(TASK DATA begins)
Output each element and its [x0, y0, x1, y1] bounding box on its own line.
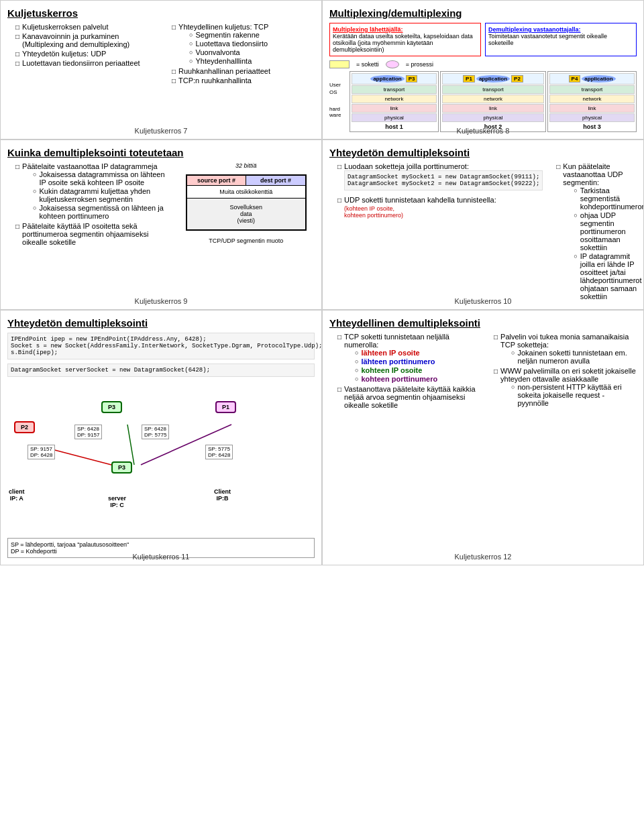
- panel3-content: Päätelaite vastaanottaa IP datagrammeja …: [7, 162, 315, 247]
- panel5-code1: IPEndPoint ipep = new IPEndPoint(IPAddre…: [7, 333, 315, 359]
- panel4-extra: (kohteen IP osoite,kohteen porttinumero): [344, 205, 496, 219]
- server-label: serverIP: C: [108, 495, 126, 508]
- list-item: Kun päätelaite vastaanottaa UDP segmenti…: [551, 162, 644, 301]
- segment-caption: TCP/UDP segmentin muoto: [209, 237, 283, 244]
- hosts-diagram: User OS hard ware application P3 transpo…: [329, 71, 637, 132]
- sp-dp-clientb: SP: 5775DP: 6428: [205, 445, 233, 459]
- panel4-code1: DatagramSocket mySocket1 = new DatagramS…: [344, 170, 543, 190]
- panel5-code2: DatagramSocket serverSocket = new Datagr…: [7, 364, 315, 377]
- panel-yhteydeton-demux: Yhteydetön demultipleksointi Luodaan sok…: [322, 140, 644, 310]
- list-item: lähteen porttinumero: [355, 357, 480, 366]
- list-item: Kukin datagrammi kuljettaa yhden kuljetu…: [33, 187, 172, 203]
- panel1-title: Kuljetuskerros: [7, 7, 315, 19]
- host1-app-bubble: application: [370, 75, 404, 82]
- mux-legend: = soketti = prosessi: [329, 60, 637, 68]
- page-grid: Kuljetuskerros Kuljetuskerroksen palvelu…: [0, 0, 644, 565]
- list-item: kohteen IP osoite: [355, 366, 480, 374]
- sp-dp-p3-left: SP: 6428DP: 9157: [74, 425, 102, 439]
- network-diagram: P2 P3 P1 SP: 6428DP: 9157 SP: 6428DP: 57…: [7, 381, 315, 535]
- svg-line-1: [127, 425, 134, 465]
- panel3-left: Päätelaite vastaanottaa IP datagrammeja …: [7, 162, 172, 247]
- panel4-left-list: Luodaan soketteja joilla porttinumerot: …: [329, 162, 543, 219]
- panel1-number: Kuljetuskerros 7: [135, 127, 188, 135]
- host3-transport: transport: [549, 85, 635, 94]
- panel-yhteydeton-code: Yhteydetön demultipleksointi IPEndPoint …: [0, 310, 322, 565]
- process-legend-icon: [386, 60, 399, 68]
- list-item: ohjaa UDP segmentin porttinumeron osoitt…: [574, 211, 644, 252]
- host2-p2-label: P2: [511, 75, 523, 82]
- list-item: TCP:n ruuhkanhallinta: [166, 76, 315, 85]
- list-item: Päätelaite käyttää IP osoitetta sekä por…: [10, 222, 172, 246]
- list-item: Palvelin voi tukea monia samanaikaisia T…: [488, 333, 637, 366]
- host1-label: host 1: [352, 123, 437, 130]
- panel6-left: TCP soketti tunnistetaan neljällä numero…: [329, 333, 480, 410]
- host3-network: network: [549, 95, 635, 103]
- panel6-number: Kuljetuskerros 12: [455, 553, 512, 561]
- panel6-right: Palvelin voi tukea monia samanaikaisia T…: [486, 333, 637, 410]
- panel5-title: Yhteydetön demultipleksointi: [7, 317, 315, 329]
- panel3-number: Kuljetuskerros 9: [135, 297, 188, 305]
- segment-diagram: source port # dest port # Muita otsikkok…: [186, 174, 307, 231]
- host1-app-layer: application P3: [352, 73, 437, 85]
- panel2-title: Multiplexing/demultiplexing: [329, 7, 637, 19]
- list-item: Vuonvalvonta: [189, 48, 268, 56]
- side-labels: User OS hard ware: [329, 71, 348, 118]
- host2-app-layer: P1 application P2: [442, 73, 544, 85]
- p3-node: P3: [101, 401, 122, 413]
- panel3-diagram: 32 bittiä source port # dest port # Muit…: [177, 162, 315, 247]
- panel-yhteydellinen-demux: Yhteydellinen demultipleksointi TCP soke…: [322, 310, 644, 565]
- host1-block: application P3 transport network link ph…: [350, 71, 439, 132]
- seg-dest: dest port #: [246, 176, 305, 185]
- panel4-title: Yhteydetön demultipleksointi: [329, 147, 637, 158]
- seg-data: Sovelluksendata(viesti): [187, 199, 305, 229]
- panel-kuinka-demux: Kuinka demultipleksointi toteutetaan Pää…: [0, 140, 322, 310]
- client-b-label: ClientIP:B: [214, 488, 231, 502]
- panel1-right-list: Yhteydellinen kuljetus: TCP Segmentin ra…: [164, 23, 315, 85]
- host1-physical: physical: [352, 113, 437, 122]
- host2-block: P1 application P2 transport network link…: [440, 71, 546, 132]
- mux-recv-text: Toimitetaan vastaanotetut segmentit oike…: [488, 33, 633, 46]
- mux-send-text: Kerätään dataa useilta soketeilta, kapse…: [333, 33, 478, 53]
- host1-transport: transport: [352, 85, 437, 94]
- list-item: Luodaan soketteja joilla porttinumerot: …: [332, 162, 543, 194]
- panel6-right-list: Palvelin voi tukea monia samanaikaisia T…: [486, 333, 637, 408]
- host3-physical: physical: [549, 113, 635, 122]
- panel4-content: Luodaan soketteja joilla porttinumerot: …: [329, 162, 637, 302]
- list-item: Yhteydellinen kuljetus: TCP Segmentin ra…: [166, 23, 315, 66]
- panel5-number: Kuljetuskerros 11: [133, 553, 190, 561]
- list-item: non-persistent HTTP käyttää eri sokeita …: [511, 383, 637, 407]
- list-item: Luotettava tiedonsiirto: [189, 40, 268, 48]
- list-item: Jokaisessa datagrammissa on lähteen IP o…: [33, 170, 172, 186]
- server-p3-node: P3: [111, 461, 132, 474]
- p1-node: P1: [215, 401, 236, 413]
- list-item: TCP soketti tunnistetaan neljällä numero…: [332, 333, 480, 384]
- os-label: OS: [329, 89, 348, 95]
- host3-link: link: [549, 104, 635, 113]
- list-item: kohteen porttinumero: [355, 375, 480, 383]
- panel6-title: Yhteydellinen demultipleksointi: [329, 317, 637, 329]
- sp-dp-clienta: SP: 9157DP: 6428: [28, 445, 55, 459]
- socket-legend-text: = soketti: [356, 61, 379, 68]
- panel-kuljetuskerros: Kuljetuskerros Kuljetuskerroksen palvelu…: [0, 0, 322, 140]
- mux-recv-box: Demultiplexing vastaanottajalla: Toimite…: [485, 23, 637, 56]
- host1-link: link: [352, 104, 437, 113]
- host2-network: network: [442, 95, 544, 103]
- panel3-title: Kuinka demultipleksointi toteutetaan: [7, 147, 315, 158]
- host3-app-layer: P4 application: [549, 73, 635, 85]
- host3-app-bubble: application: [582, 75, 615, 82]
- list-item: Yhteydetön kuljetus: UDP: [10, 50, 158, 58]
- list-item: WWW palvelimilla on eri soketit jokaisel…: [488, 367, 637, 408]
- process-legend-text: = prosessi: [406, 61, 433, 68]
- list-item: Kuljetuskerroksen palvelut: [10, 23, 158, 31]
- panel3-list: Päätelaite vastaanottaa IP datagrammeja …: [7, 162, 172, 246]
- host2-app-bubble: application: [476, 75, 510, 82]
- host2-p1-label: P1: [463, 75, 475, 82]
- list-item: Yhteydenhalllinta: [189, 57, 268, 65]
- mux-recv-title: Demultiplexing vastaanottajalla:: [488, 26, 633, 33]
- host3-label: host 3: [549, 123, 635, 130]
- host2-transport: transport: [442, 85, 544, 94]
- list-item: Vastaanottava päätelaite käyttää kaikkia…: [332, 385, 480, 409]
- list-item: Segmentin rakenne: [189, 31, 268, 39]
- user-label: User: [329, 82, 348, 88]
- hardware-label: hard ware: [329, 106, 348, 118]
(TASK DATA ends)
YOUR GOAL:
Images stay out, but the rest of the data above must be repeated exactly.

RESPONSE TO THE EXERCISE:
Output each element and its [x0, y0, x1, y1] bounding box on its own line.
- panel3-content: Päätelaite vastaanottaa IP datagrammeja …: [7, 162, 315, 247]
- panel5-code1: IPEndPoint ipep = new IPEndPoint(IPAddre…: [7, 333, 315, 359]
- panel4-extra: (kohteen IP osoite,kohteen porttinumero): [344, 205, 496, 219]
- server-label: serverIP: C: [108, 495, 126, 508]
- list-item: Kun päätelaite vastaanottaa UDP segmenti…: [551, 162, 644, 301]
- segment-caption: TCP/UDP segmentin muoto: [209, 237, 283, 244]
- hosts-diagram: User OS hard ware application P3 transpo…: [329, 71, 637, 132]
- sp-dp-clientb: SP: 5775DP: 6428: [205, 445, 233, 459]
- panel4-code1: DatagramSocket mySocket1 = new DatagramS…: [344, 170, 543, 190]
- panel5-code2: DatagramSocket serverSocket = new Datagr…: [7, 364, 315, 377]
- panel-yhteydeton-demux: Yhteydetön demultipleksointi Luodaan sok…: [322, 140, 644, 310]
- list-item: lähteen porttinumero: [355, 357, 480, 366]
- list-item: Kukin datagrammi kuljettaa yhden kuljetu…: [33, 187, 172, 203]
- panel1-title: Kuljetuskerros: [7, 7, 315, 19]
- host1-app-bubble: application: [370, 75, 404, 82]
- mux-legend: = soketti = prosessi: [329, 60, 637, 68]
- page-grid: Kuljetuskerros Kuljetuskerroksen palvelu…: [0, 0, 644, 565]
- list-item: kohteen IP osoite: [355, 366, 480, 374]
- sp-dp-p3-left: SP: 6428DP: 9157: [74, 425, 102, 439]
- network-diagram: P2 P3 P1 SP: 6428DP: 9157 SP: 6428DP: 57…: [7, 381, 315, 535]
- svg-line-1: [127, 425, 134, 465]
- panel3-left: Päätelaite vastaanottaa IP datagrammeja …: [7, 162, 172, 247]
- panel4-left-list: Luodaan soketteja joilla porttinumerot: …: [329, 162, 543, 219]
- panel1-number: Kuljetuskerros 7: [135, 127, 188, 135]
- host3-transport: transport: [549, 85, 635, 94]
- panel-yhteydeton-code: Yhteydetön demultipleksointi IPEndPoint …: [0, 310, 322, 565]
- process-legend-icon: [386, 60, 399, 68]
- list-item: ohjaa UDP segmentin porttinumeron osoitt…: [574, 211, 644, 252]
- host2-p2-label: P2: [511, 75, 523, 82]
- list-item: TCP:n ruuhkanhallinta: [166, 76, 315, 85]
- list-item: Päätelaite käyttää IP osoitetta sekä por…: [10, 222, 172, 246]
- list-item: Palvelin voi tukea monia samanaikaisia T…: [488, 333, 637, 366]
- host1-label: host 1: [352, 123, 437, 130]
- panel6-left: TCP soketti tunnistetaan neljällä numero…: [329, 333, 480, 410]
- host3-network: network: [549, 95, 635, 103]
- panel6-number: Kuljetuskerros 12: [455, 553, 512, 561]
- panel6-right: Palvelin voi tukea monia samanaikaisia T…: [486, 333, 637, 410]
- panel5-title: Yhteydetön demultipleksointi: [7, 317, 315, 329]
- panel3-number: Kuljetuskerros 9: [135, 297, 188, 305]
- segment-diagram: source port # dest port # Muita otsikkok…: [186, 174, 307, 231]
- host1-app-layer: application P3: [352, 73, 437, 85]
- panel2-title: Multiplexing/demultiplexing: [329, 7, 637, 19]
- list-item: Vuonvalvonta: [189, 48, 268, 56]
- side-labels: User OS hard ware: [329, 71, 348, 118]
- host2-app-layer: P1 application P2: [442, 73, 544, 85]
- p3-node: P3: [101, 401, 122, 413]
- panel3-diagram: 32 bittiä source port # dest port # Muit…: [177, 162, 315, 247]
- panel-yhteydellinen-demux: Yhteydellinen demultipleksointi TCP soke…: [322, 310, 644, 565]
- host1-block: application P3 transport network link ph…: [350, 71, 439, 132]
- seg-dest: dest port #: [246, 176, 305, 185]
- panel4-title: Yhteydetön demultipleksointi: [329, 147, 637, 158]
- seg-data: Sovelluksendata(viesti): [187, 199, 305, 229]
- panel-kuinka-demux: Kuinka demultipleksointi toteutetaan Pää…: [0, 140, 322, 310]
- client-b-label: ClientIP:B: [214, 488, 231, 502]
- panel1-right-list: Yhteydellinen kuljetus: TCP Segmentin ra…: [164, 23, 315, 85]
- host1-physical: physical: [352, 113, 437, 122]
- host2-block: P1 application P2 transport network link…: [440, 71, 546, 132]
- mux-recv-text: Toimitetaan vastaanotetut segmentit oike…: [488, 33, 633, 46]
- mux-send-text: Kerätään dataa useilta soketeilta, kapse…: [333, 33, 478, 53]
- host1-transport: transport: [352, 85, 437, 94]
- list-item: Luodaan soketteja joilla porttinumerot: …: [332, 162, 543, 194]
- panel6-right-list: Palvelin voi tukea monia samanaikaisia T…: [486, 333, 637, 408]
- host3-physical: physical: [549, 113, 635, 122]
- panel4-content: Luodaan soketteja joilla porttinumerot: …: [329, 162, 637, 302]
- list-item: Yhteydellinen kuljetus: TCP Segmentin ra…: [166, 23, 315, 66]
- panel5-number: Kuljetuskerros 11: [133, 553, 190, 561]
- list-item: non-persistent HTTP käyttää eri sokeita …: [511, 383, 637, 407]
- list-item: Luotettava tiedonsiirto: [189, 40, 268, 48]
- list-item: Jokaisessa datagrammissa on lähteen IP o…: [33, 170, 172, 186]
- server-p3-node: P3: [111, 461, 132, 474]
- p1-node: P1: [215, 401, 236, 413]
- list-item: TCP soketti tunnistetaan neljällä numero…: [332, 333, 480, 384]
- os-label: OS: [329, 89, 348, 95]
- host3-link: link: [549, 104, 635, 113]
- list-item: kohteen porttinumero: [355, 375, 480, 383]
- panel6-title: Yhteydellinen demultipleksointi: [329, 317, 637, 329]
- sp-dp-clienta: SP: 9157DP: 6428: [28, 445, 55, 459]
- socket-legend-text: = soketti: [356, 61, 379, 68]
- panel-kuljetuskerros: Kuljetuskerros Kuljetuskerroksen palvelu…: [0, 0, 322, 140]
- mux-recv-box: Demultiplexing vastaanottajalla: Toimite…: [485, 23, 637, 56]
- host1-link: link: [352, 104, 437, 113]
- host2-network: network: [442, 95, 544, 103]
- panel3-title: Kuinka demultipleksointi toteutetaan: [7, 147, 315, 158]
- host3-app-layer: P4 application: [549, 73, 635, 85]
- host3-app-bubble: application: [582, 75, 615, 82]
- list-item: Yhteydetön kuljetus: UDP: [10, 50, 158, 58]
- list-item: WWW palvelimilla on eri soketit jokaisel…: [488, 367, 637, 408]
- process-legend-text: = prosessi: [406, 61, 433, 68]
- list-item: Kuljetuskerroksen palvelut: [10, 23, 158, 31]
- panel3-list: Päätelaite vastaanottaa IP datagrammeja …: [7, 162, 172, 246]
- host2-app-bubble: application: [476, 75, 510, 82]
- host2-p1-label: P1: [463, 75, 475, 82]
- list-item: Yhteydenhalllinta: [189, 57, 268, 65]
- mux-recv-title: Demultiplexing vastaanottajalla:: [488, 26, 633, 33]
- host3-label: host 3: [549, 123, 635, 130]
- host2-transport: transport: [442, 85, 544, 94]
- list-item: Vastaanottava päätelaite käyttää kaikkia…: [332, 385, 480, 409]
- list-item: Segmentin rakenne: [189, 31, 268, 39]
- user-label: User: [329, 82, 348, 88]
- hardware-label: hard ware: [329, 106, 348, 118]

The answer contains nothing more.